Data provided —
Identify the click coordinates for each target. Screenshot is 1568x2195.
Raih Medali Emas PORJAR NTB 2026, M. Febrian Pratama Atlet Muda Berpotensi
...
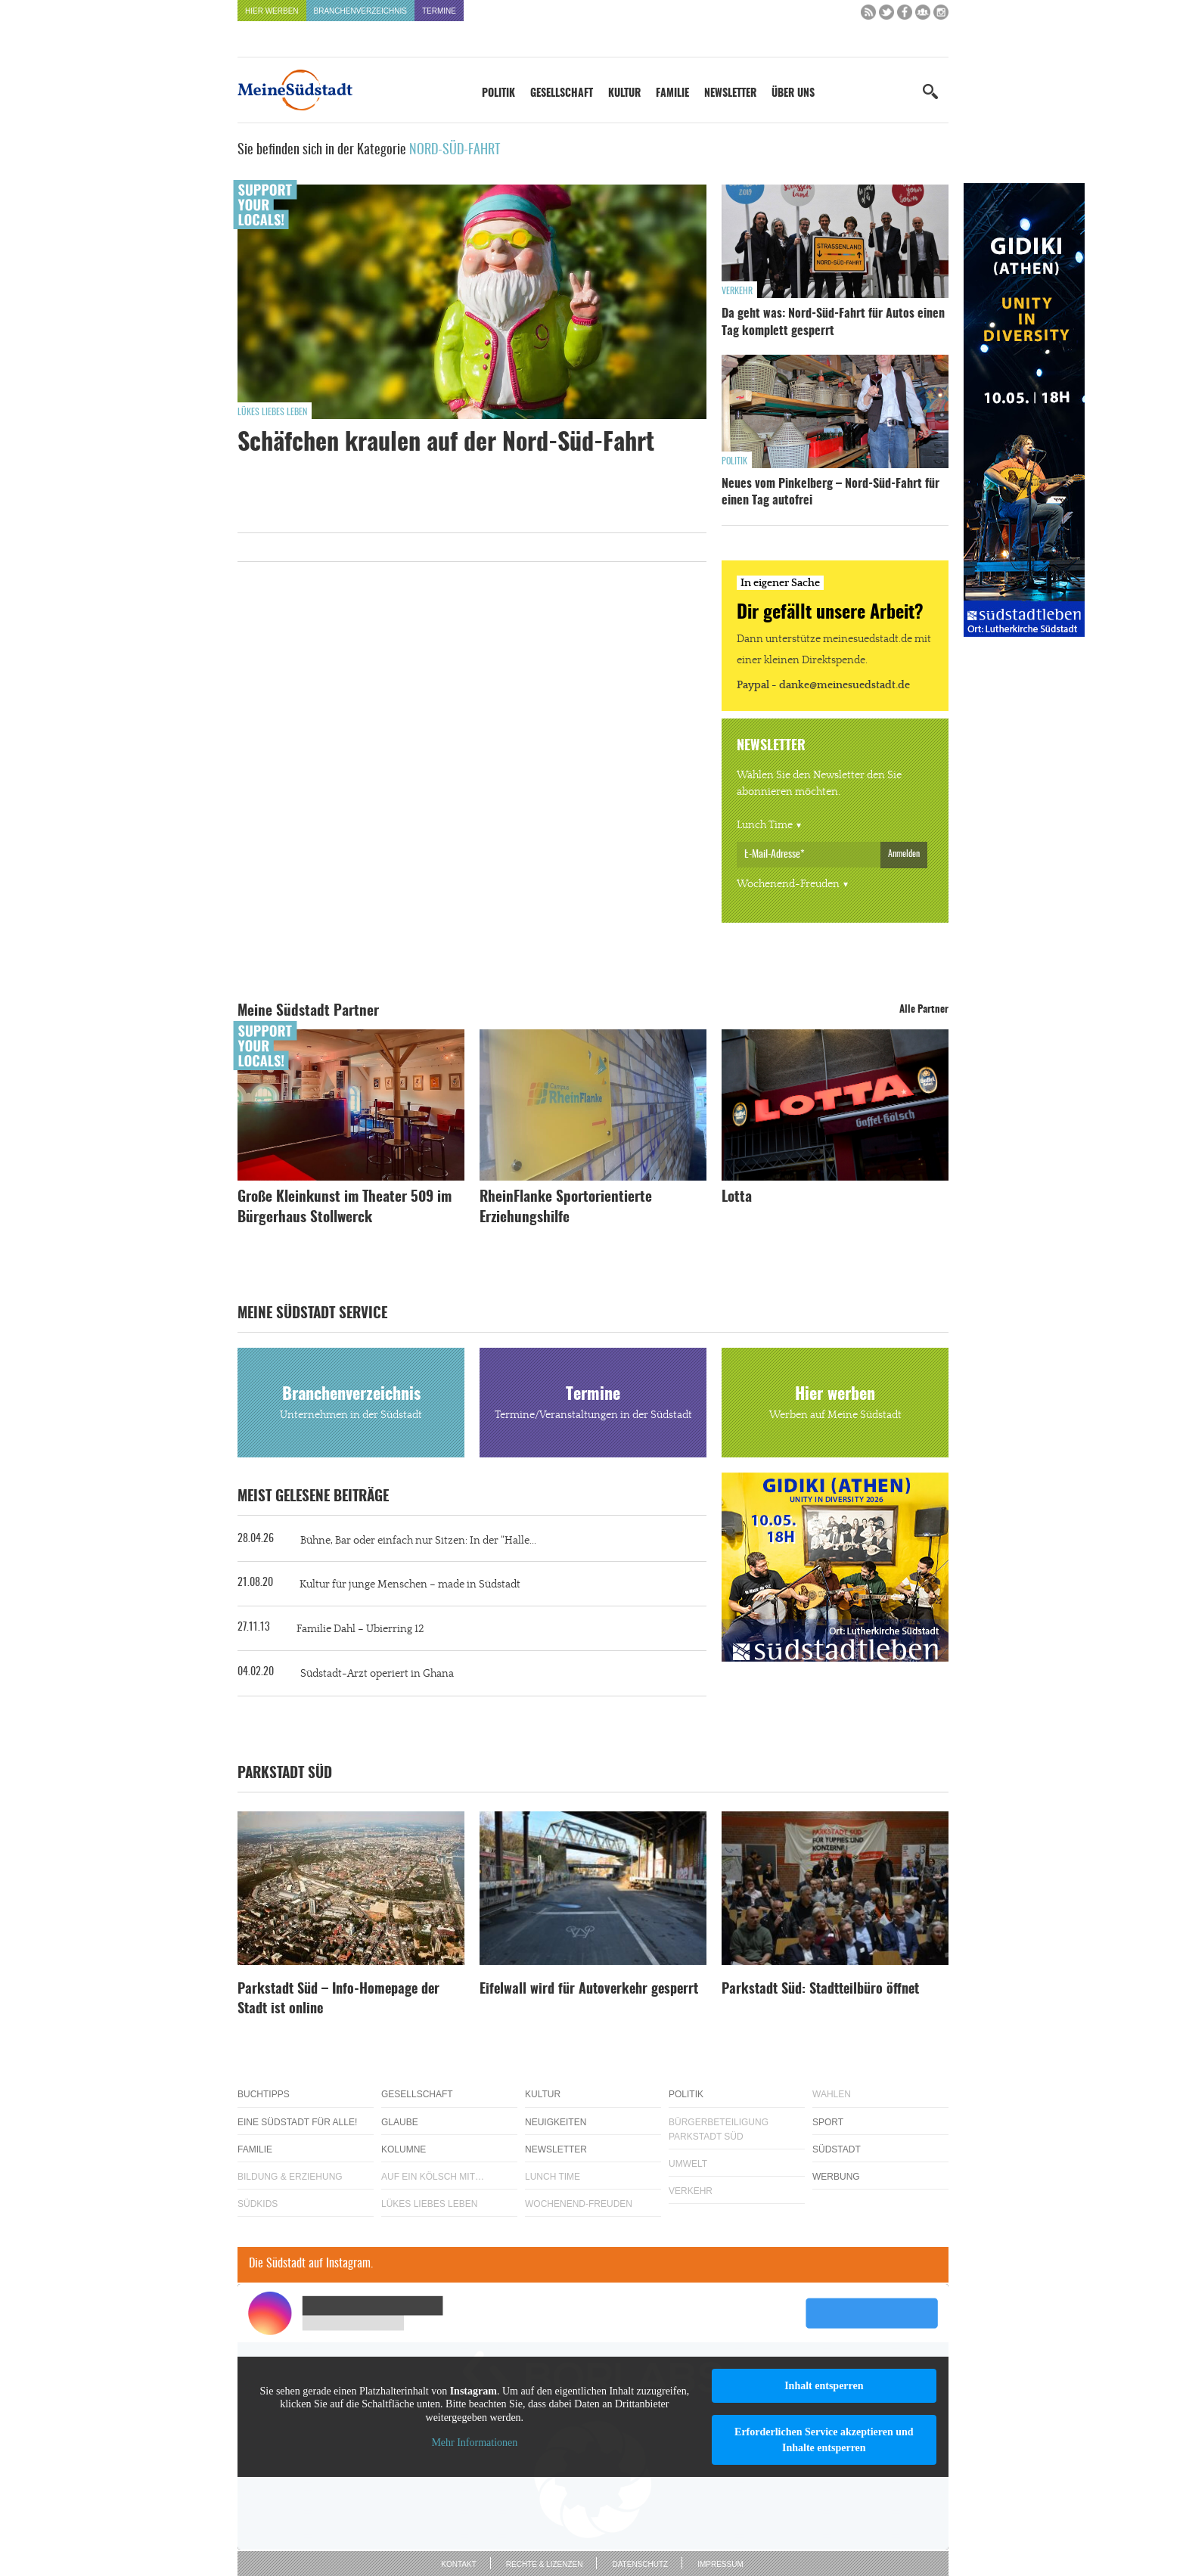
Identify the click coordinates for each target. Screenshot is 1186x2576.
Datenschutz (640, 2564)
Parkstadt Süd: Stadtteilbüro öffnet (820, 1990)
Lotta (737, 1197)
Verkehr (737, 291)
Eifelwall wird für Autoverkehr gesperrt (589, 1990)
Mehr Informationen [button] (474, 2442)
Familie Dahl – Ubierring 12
--
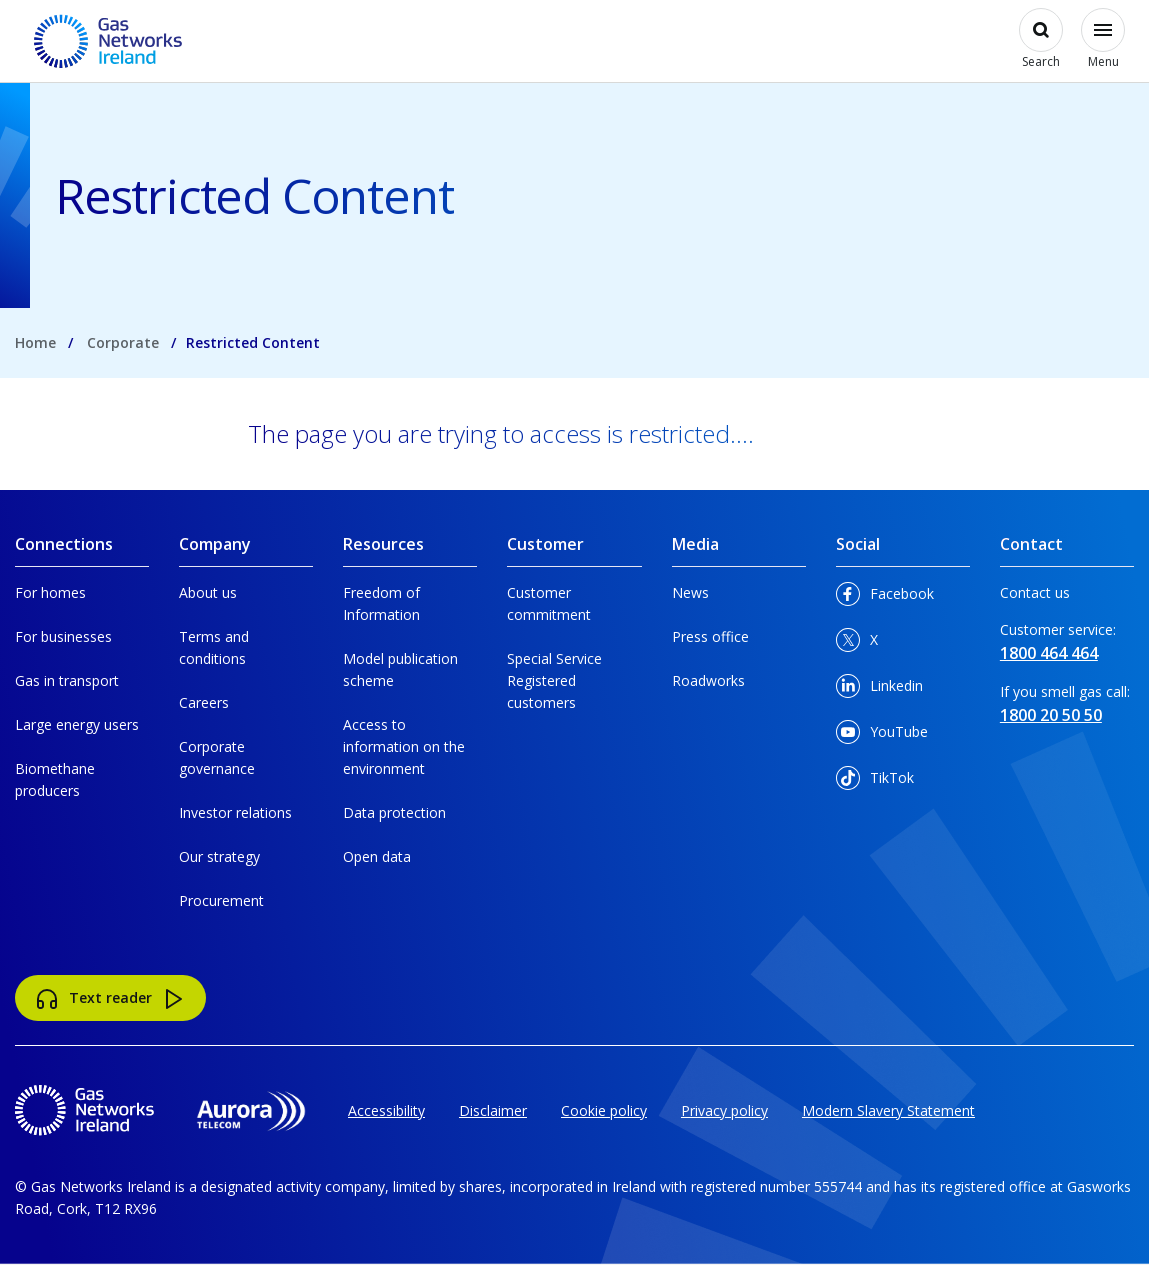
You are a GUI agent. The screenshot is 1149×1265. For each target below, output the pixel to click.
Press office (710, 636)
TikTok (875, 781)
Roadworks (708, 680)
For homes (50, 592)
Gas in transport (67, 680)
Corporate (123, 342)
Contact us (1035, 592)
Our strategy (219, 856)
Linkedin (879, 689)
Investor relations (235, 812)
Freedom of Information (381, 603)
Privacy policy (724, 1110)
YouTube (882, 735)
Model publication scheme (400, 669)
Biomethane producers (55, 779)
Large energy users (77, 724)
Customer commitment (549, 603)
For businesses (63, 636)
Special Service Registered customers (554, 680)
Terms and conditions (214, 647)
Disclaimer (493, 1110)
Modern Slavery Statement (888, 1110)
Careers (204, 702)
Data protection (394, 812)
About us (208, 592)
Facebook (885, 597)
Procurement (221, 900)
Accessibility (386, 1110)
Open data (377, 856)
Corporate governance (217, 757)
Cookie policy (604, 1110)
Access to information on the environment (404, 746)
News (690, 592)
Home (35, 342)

Work item —
Here the job is to set down exactly the lines of the material above that fall between the one with "Screenshot is 1568x2195." and the one with "Raih Medali Emas", inclusive, and nothing beyond them.

Response to the exercise —
Identify the click coordinates for each target. Screenshot is 1568x2195.
Raih Medali Emas PORJAR NTB 2026, M. Febrian Pratama Atlet Muda Berpotensi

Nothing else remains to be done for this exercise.